Algunas personas han tenido menos problemas para adaptarse y aceptar y mantener las restricciones impuestas. Otras han sido incapaces de hacerlo, hasta tal punto que se han negado a cumplirlas y han continuado actuando como lo hacían antes de la pandemia.

¿Cómo está afectando esto a nuestros adolescentes?

Uno de los grupos sociales a los que más les ha costado adaptarse a la normativa es a la adolescencia y la juventud. En gran medida esto sucede por sus propias características generacionales.

Hablamos de un grupo de edad que se caracteriza, entre otras cosas, por un constante desafío hacia las figuras de autoridad.

Esto es debido a que están en pleno proceso de búsqueda de su propia identidad: necesitan sentirse diferentes, mostrar que no siguen al grupo al tiempo que buscan pertenecer a uno.

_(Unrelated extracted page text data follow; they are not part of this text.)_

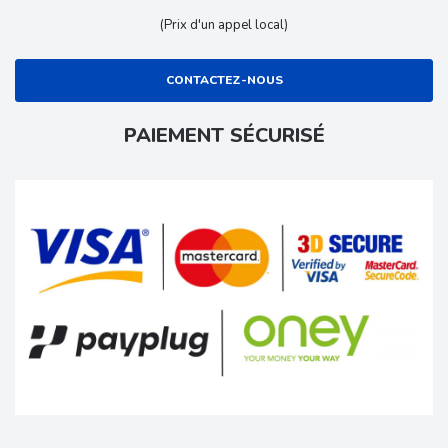
(Prix d'un appel local)
CONTACTEZ-NOUS
PAIEMENT SÉCURISÉ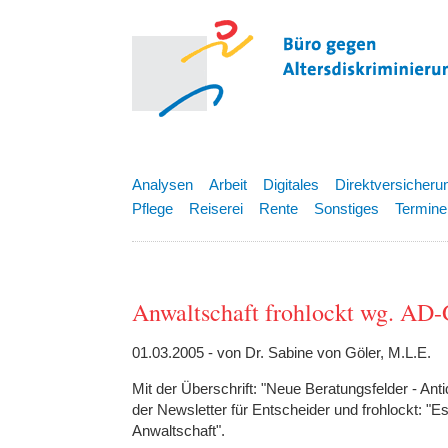
Analysen
Arbeit
Digitales
Direktversicheru
Pflege
Reiserei
Rente
Sonstiges
Termine
Anwaltschaft frohlockt wg. AD-
01.03.2005 - von Dr. Sabine von Göler, M.L.E.
Mit der Überschrift: "Neue Beratungsfelder - Anti
der Newsletter für Entscheider und frohlockt: "
Anwaltschaft".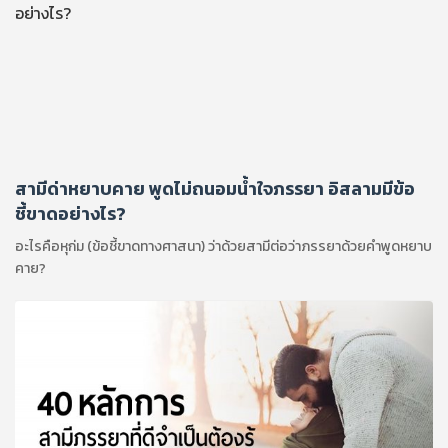
สามีด่าหยาบคาย พูดไม่ถนอมน้ำใจภรรยา อิสลามมีข้อ
ชี้ขาดอย่างไร?
อะไรคือหุก่ม (ข้อชี้ขาดทางศาสนา) ว่าด้วยสามีต่อว่าภรรยาด้วยคำพูดหยาบ
คาย?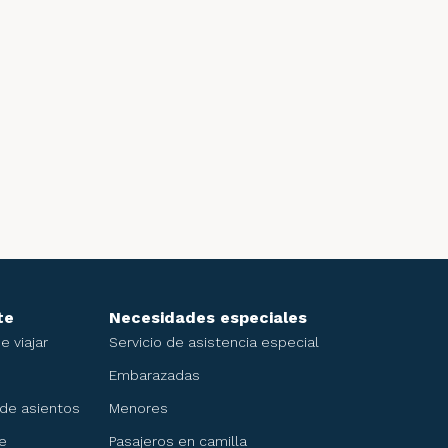
te
Necesidades especiales
 viajar
Servicio de asistencia especial
Embarazadas
 de asientos
Menores
e
Pasajeros en camilla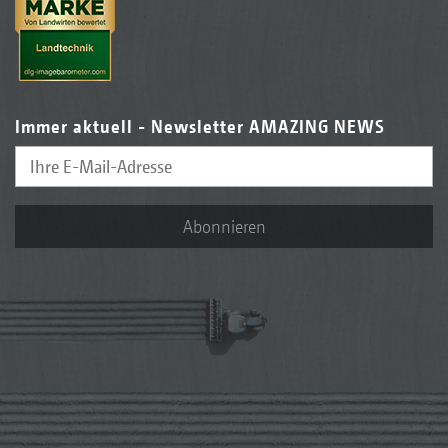
Immer aktuell - Newsletter AMAZING NEWS
Abonnieren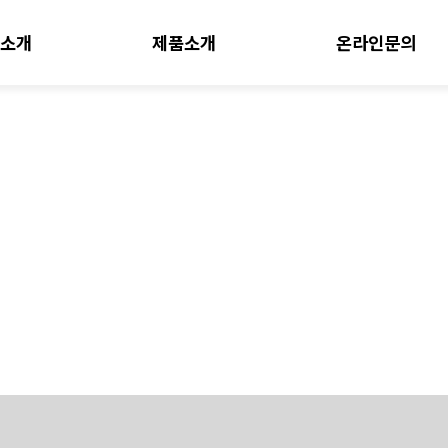
소개
제품소개
온라인문의
선반 부품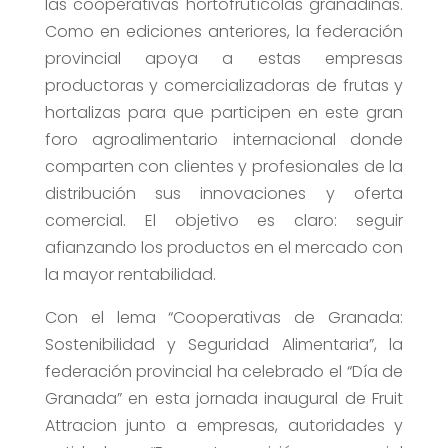
las cooperativas hortofrutícolas granadinas.
Como en ediciones anteriores, la federación
provincial apoya a estas empresas
productoras y comercializadoras de frutas y
hortalizas para que participen en este gran
foro agroalimentario internacional donde
comparten con clientes y profesionales de la
distribución sus innovaciones y oferta
comercial. El objetivo es claro: seguir
afianzando los productos en el mercado con
la mayor rentabilidad.
Con el lema “Cooperativas de Granada:
Sostenibilidad y Seguridad Alimentaria”, la
federación provincial ha celebrado el “Día de
Granada” en esta jornada inaugural de Fruit
Attracion junto a empresas, autoridades y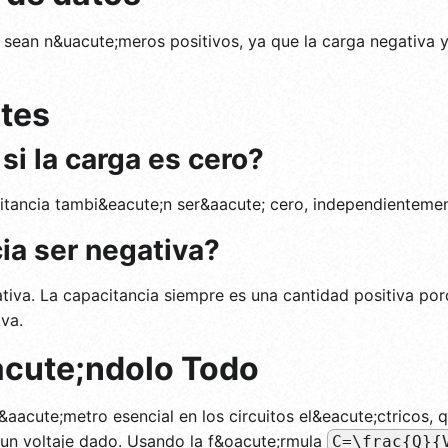
sean n&uacute;meros positivos, ya que la carga negativa y 
tes
i la carga es cero?
citancia tambi&eacute;n ser&aacute; cero, independientement
ia ser negativa?
tiva. La capacitancia siempre es una cantidad positiva po
va.
cute;ndolo Todo
&aacute;metro esencial en los circuitos el&eacute;ctricos, 
un voltaje dado. Usando la f&oacute;rmula
C=\frac{Q}{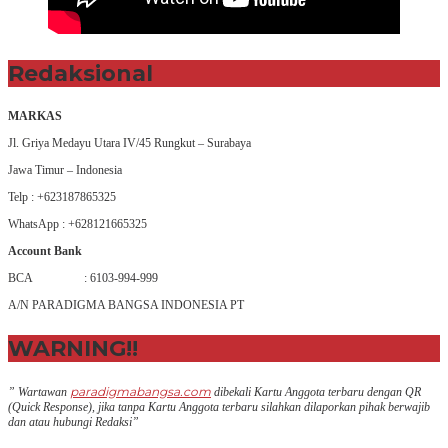
Redaksional
MARKAS
Jl. Griya Medayu Utara IV/45 Rungkut – Surabaya
Jawa Timur – Indonesia
Telp : +623187865325
WhatsApp : +628121665325
Account Bank
BCA : 6103-994-999
A/N PARADIGMA BANGSA INDONESIA PT
WARNING!!
paradigmabangsa.com
” Wartawan
dibekali Kartu Anggota terbaru dengan QR
(Q
uick Response
), jika tanpa Kartu Anggota terbaru silahkan dilaporkan pihak berwajib
dan atau hubungi Redaksi”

Buscan sus propias características identificativas que les diferencien de la infancia y de los adultos. En este post, dejamos algunas pistas de lo que pueden estar experimentando nuestros hijas e hijas https://www.quieropsicologia.com/la-cuarentena-como-ha-afectado-a-nuestros-ninos-y-ninas/

Los y las adolescentes, en concreto, pelean, se enfrentan y cuestionan las decisiones que les afectan y que se toman sin contar con ellos, a pesar de que puedan ser beneficiosas o incluso necesarias.

¿Qué puedo hacer?

Imaginemos una familia en la que los padres, pensando en el bienestar de su hijo adolescente, crean unas normas de convivencia, horarios de llegada y tareas por cumplir.

Es más que probable que el hijo adolescente sienta que estas normas han sido creadas sin tenerle en cuenta y con el objetivo de coartar su libertad y su forma de expresión. Se enfrenta a sus progenitores negándose a cumplirlas y generando estrategias para poder saltárselas o esquivarlas.

Si esta situación la extrapolamos a lo que ocurre en este momento, podemos comprender que los adolescentes sientan que se les está ignorando. Tiene sentido que crean que se les está privando de una necesidad intrínseca a su edad: la socialización con su grupo. Un grupo de iguales con los que sienten identificados, que les comprenden y les apoyan incondicionalmente.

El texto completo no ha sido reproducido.